Un thème qu'aborde également, en filigrane, le récit « Failles » de la romancière Yanick Lahens, à travers un texte débordant d'humanité, où transparaît la « résistance chlorophyllienne » de nos « capitaines des sables » – ces jeunes altruistes qui ont sauvé tant de vies avant même l'arrivée de l'aide internationale.
Ce dimanche 12 janvier, la Fondation Connaissance et Liberté (FOKAL) a été le théâtre d’un rassemblement empreint d’émotion et d’engagement. Des dizaines de personnes se sont réunies non seulement pour se souvenir, mais aussi pour construire l’avenir autour du thème évocateur « Rasanble, Sonje, Espere ».
Cette commémoration, loin d’être un simple moment de recueillement, a été une invitation à l’action et à l’espoir. Les mots puissants de Georges Castera ont résonné, portés par la voix vibrante de la diseuse Néhémie Bastien :
« Lan peyi dAyiti, ti moun ap fè move rèv
Yo wè bagay dwòl nan dòmi
Yo wè koulèv
kap mache ak gode dlo lan kou
Men lan peyi dAyiti gen fòs ki leve kanpe
Yo kanpe tankou zèb ki pa janm sispann pouse. »

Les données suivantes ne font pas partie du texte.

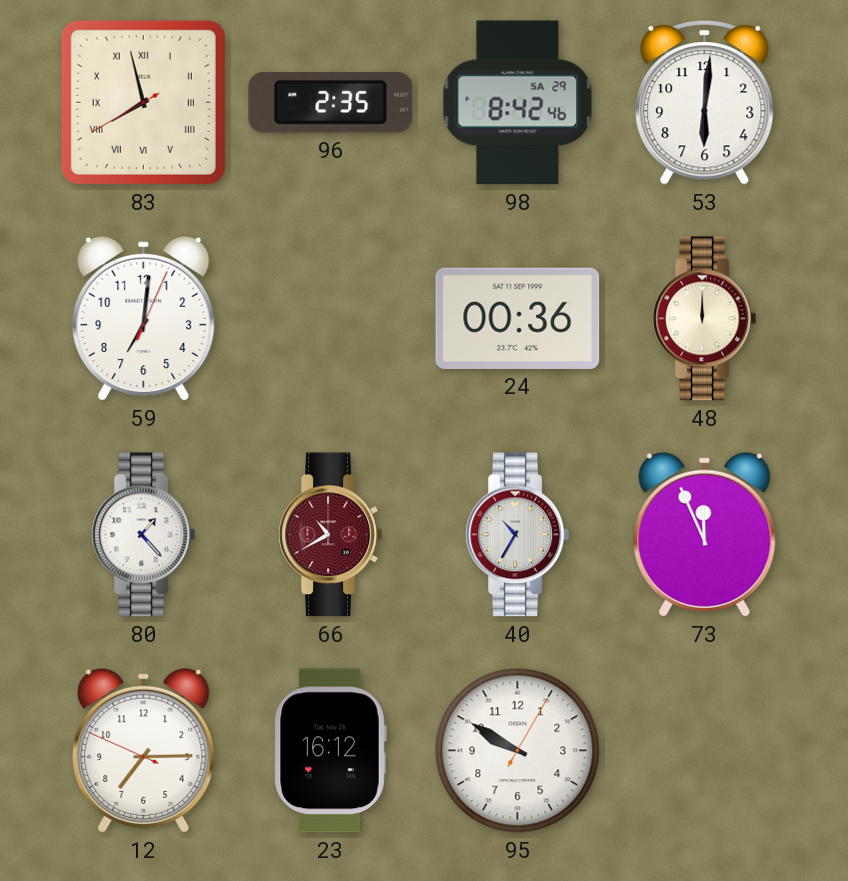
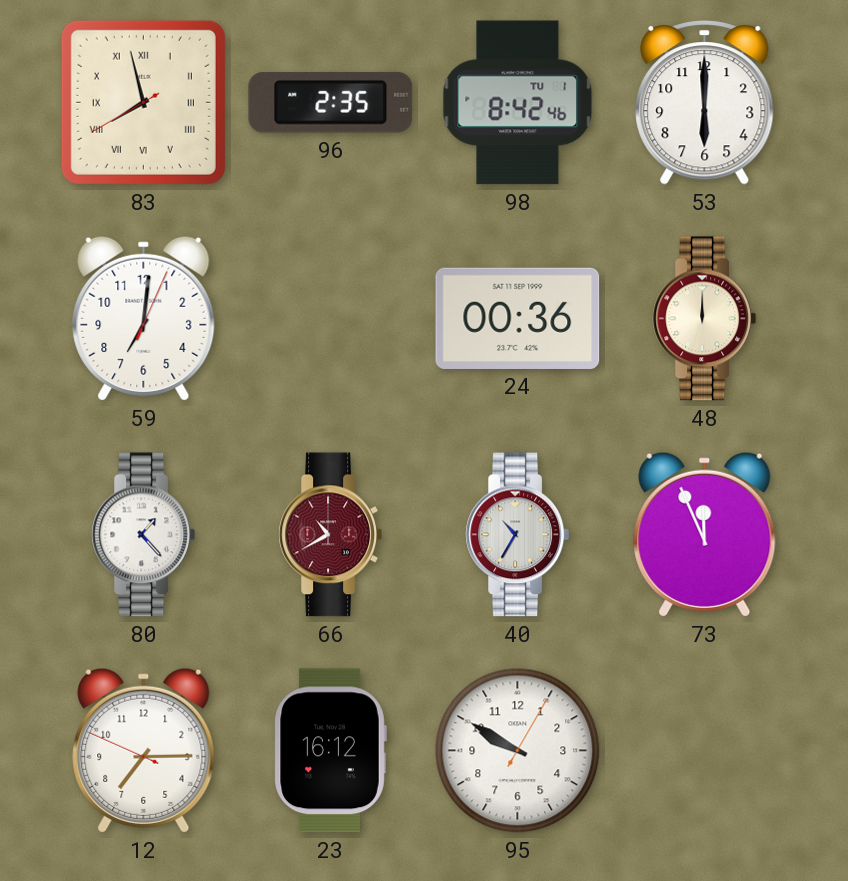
98 date: SA 29 -> TU 1
53: 6:01 -> 6:00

Ces vers, porteurs d'une émotion brute et d'une expression traumatique face à des réalités cruelles, ont trouvé un écho vibrant auprès de l’assemblée. De même, les paroles de Yanick Jean, choisies avec soin pour l’occasion, ont invité à une réflexion profonde sur l’héritage et la transmission :
« Je sais que d'autres pas reposeront dans mes pas.
Alors seulement, ma mémoire se renouvellera. »
Anthony Phelps, toujours porté par la voix envoûtante de Néhémie Bastien, nous murmure avec gravité que « la nuit est encore jeune, et la nouvelle aurore n’a pas achevé le cycle de sa lente maturation. »
FOKAL a voulu offrir un spectacle pour que « la mémoire se souvienne » mais surtout pour que jamais nous ne cessions de nous engager, de raviver la flamme vacillante d’un avenir encore possible.
Plus qu’un hommage, cet événement fut une promesse vibrante : celle de ne pas s’égarer dans l’oubli, et surtout, de continuer à avancer. Ensemble. Avec pour unique boussole, l’espoir.
Partout dans le pays, une prière s’élève : que les politiciens cessent leurs funestes contorsions autour du totem « maléfique » du pouvoir, et qu’enfin, ils se penchent sur les profondes « blessures de la terre », celles qui saignent en silence sous nos pas. Car si rien ne change, ces cicatrices finiront par emporter avec elles l’espoir même d’une renaissance.